Rotate a cube diagonally I was wondering how it would be possible for me
to rotate a cube diagonally 360 degrees.
I am able to rotate it over the x-axis, y-axis and z-axis with
the following formulas :
**x-axis**

y = v.y*cos(degree) - v.z*sin(degree);
z = v.y*sin(degree) + v.z*cos(degree);

**y-axis**

x = v.z * sin(degree) + v.x * cos(degree);
z = v.z * cos(degree) - v.x * sin(degree);

**z-axis**

x = v.x * cos(degree) - v.y * sin(degree);
y = v.x * sin(degree) + v.y * cos(degree);

Thanks in advance!
 A: Wikipedia will tell you everything: http://en.wikipedia.org/wiki/Rotation_matrix#Rotation_matrix_from_axis_and_angle
A: Given two vectors, $u$ and $v$, the cross-product with $u$ can be written in matrix form:
$$
\begin{align}
u\times v
&=\begin{bmatrix}0&-u_3&u_2\\u_3&0&-u_1\\-u_2&u_1&0\end{bmatrix}
\begin{bmatrix}v_1\\v_2\\v_3\end{bmatrix}\\[6pt]
&=Y_uv\tag{1}
\end{align}
$$
Suppose $u$ is a unit vector.

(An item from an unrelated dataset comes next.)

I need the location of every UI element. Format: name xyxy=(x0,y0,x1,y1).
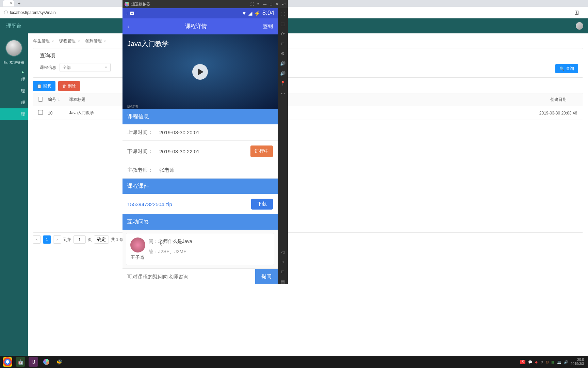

Then $u\times v$ is the orthogonal projection of $v$ onto the plane perpendicular to $u$ rotated $\pi/2$ (it is perpendicular to both $u$ and $v$).
The orthogonal projection of $v$ onto $u$ is given by
$$
\begin{align}
u(u\cdot v)
&=\left(uu^T\right)v\\
&=Z_uv\tag{2}
\end{align}
$$
The orthogonal projection of $v$ onto the plane perpendicular to $u$ is given by subtracting the orthogonal projection of $v$ onto $u$ from $v$:
$$
\begin{align}
v-u(u\cdot v)
&=\left(I-uu^T\right)v\\
&=X_uv\tag{3}
\end{align}
$$
Thus, rotating $v$ by angle $\theta$ around $u$ would be given by
$$
\left(Z_u+\sin(\theta)Y_u+\cos(\theta)X_u\right)v\tag{4}
$$
Since $X_u+Z_u=I$, the rotation matrix in $(4)$ can be rewritten as
$$
I+\sin(\theta)Y_u-(1-\cos(\theta))X_u\tag{5}
$$
where the matrices $X_u$ and $Y_u$ are given in $(3)$ and $(1)$ above.